My name is Christina and my 7 yr old has Crohn's whenI tell people about him they just say awww and walk away. No I am not experienceing the pain that he is but let me tell you I am right by his side through it all and I tell him all the time if I could take the pain I would. We have not been successful with treatments going to new GI doc next week so I hope they can help him. I am emotionally worn out right now, I am always thinking about him and ways to help him feel alittle better, I am a single mother of 3 work full time and it is hard for me to watch my child suffer. I may not beable to share symptoms with others but I can share the emotional I am feeling. We keep our faith and keep praying that is all I can do right now but I am starting to get lost and worn out..
Reply posted for JNA.
I was diagnosed with Crohn's a year and a half ago at the age of 22. Let me tell you, my best resources have been my boyfriend of three years and my mom. They may not be able to relate to the symptoms but they are there for comfort none the less. Since college my boyfriend and I have moved back to my home town and during my current and worst flare my mom comes with me to all of my GI appointments. I may be 23 but I can't tell you how much better it feels to have her there in the office with me. She and I have cried about this together and worried about the future together, but the best thing she does is just being there. Mother's are invaluable, (my parents are divorced, I'm sure there are tons of invaluable dads out there too!!). The only thing I can really tell you is that you are amazing, I bet nothing makes him feel better than having you around when he feels sick. Hang in there, try to find ways to have a sense of humor about it, I know that sounds impossible sometimes. Here's an example: I recently went to a dinner party with my boyfriend where we agreed that if I tapped his hand twice it meant I needed to leave. He suggested that instead, I wait until it gets really quiet and then yell KABOOM!! We both got a huge laugh out of that picture. Stay strong
Reply posted for son seth.
I was so sad reading your posts... I really feel for you and don't envy your position. I have Crohn's myself, and have a little boy who is 2 (and a girl on the way). I hope that neither one of them EVER has to deal with this disease - or any other health problems, for that matter.

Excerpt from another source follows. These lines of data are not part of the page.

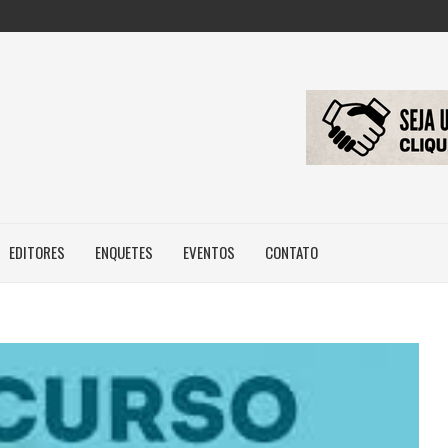
ILEIROS NÃO POSSUEM...
RIDADE DE HABITAÇÃO DE...
BRASIL, MAS...
EDITORES
ENQUETES
EVENTOS
CONTATO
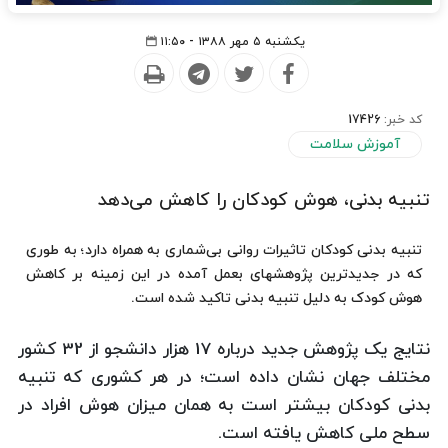
یکشنبه ۵ مهر ۱۳۸۸ - ۱۱:۵۰
کد خبر:
17426
آموزش سلامت
تنبیه بدنی، هوش کودکان را کاهش می‌دهد
تنبیه بدنی کودکان تاثیرات روانی بی‌شماری به همراه دارد؛ به طوری
كه در جدیدترین پژوهشهای بعمل آمده در این زمینه بر کاهش
هوش کودک به دلیل تنبیه بدنی تاکید شده است.
نتایج یک پژوهش جدید درباره 17 هزار دانشجو از 32 کشور
مختلف جهان نشان داده است؛ در هر کشوری که تنبیه
بدنی کودکان بیشتر است به همان میزان هوش افراد در
سطح ملی کاهش یافته است.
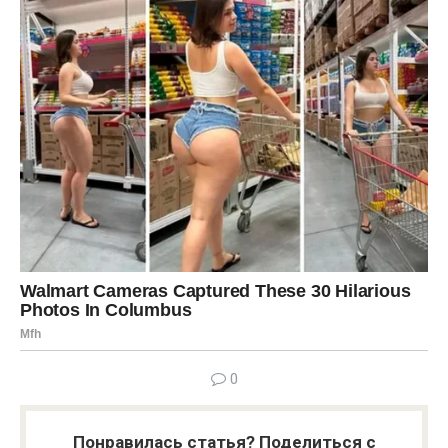
0
Понравилась статья? Поделиться с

Throughout any of my flares and surgeries, my son has given me perspective to stay positive. Basically, I figure if I am sick and he is healthy, things are in the right "order." I'd much rather be sick myself than to ever see him suffer! And I know that if he ever does have to suffer, I will be a wreck. Same goes with any troubles I've had with being sick during pregnancy - if I can get through it and have a healthy baby in the end, bring it on. As long as she's healthy, I don't care if it's rough on me.
I can handle being sick... but hope that I never have to deal with what you deal with as a parent of a sick child. I will take this disease any day if it means my kids don't have to! Best wishes to you and your family... stay strong for them. He needs your support more than you know!
Reply posted for son seth.
parents really do hurt! My beautiful 18 yr old son went from being a big strong swimmer to a very thin sick boy in less than a year. We are continuing to work on it--but it makes me so sad at times. Today i just went back to bed and cried. I did get up and do other stuff--but it is really hard at times. I would totally take this on for myself instead of him.
You just don't know if they will have a good life--but does anybody? We do the best we can and provide comfort. It helps to talk to a friend or family member...and to check out this site.
My heart goes out to you. I wish I could fix it all!!
Reply posted for son seth.
Hello there. My son is also 7 and just diagnosed with Crohns in October. You are absolutely right, some people can come across as being insensitive. I have heard comments like--"at least there is medicine for that" and "does he try to milk it for toys and attention". The latter comment brought me to tears. Does he try to milk it???????? I was sooooooooooooo mad. Anyway, I wanted to let you know that you are not alone and hang in there. Our children need us to be positive (I know first hand--its hard). Pray for a cure and be an advocate for your baby. Also, is there a camp Oasis in your area? There is one in mine and I am considering sending my son if his health is better. God Bless and Keep in touch.
Reply posted for kg.
Reply to KG I live in finksburg MD>>
Reply posted for son seth.
I am totally with you on this. My son is 9 years old and has Crohn's. We have been dealing with this for 3 years now and I have found for us it is getting tougher. His case has not been an easy one. He had a few months of (for him) good health and then because we had to switch meds it went downhill and hasn't came back up. People who have healthy children do not understand and because our kids usually look pretty healthy they don't think this disease is that bad. I did ok emotionally until this year(of course I am good with supressing things just so I can get done what I have to). And since this summer,which was when my son's flare became really bad, he has been having episodes of depression which are becoming more frequent. I work a full time job, just got a part-time job and have another child. It is hard and I just wish people could see just what we deal with along with our kids everyday. We really live minute by minute because you never know when something is going to happen.
Reply posted for son seth.
you soundlike my mom. where do you live?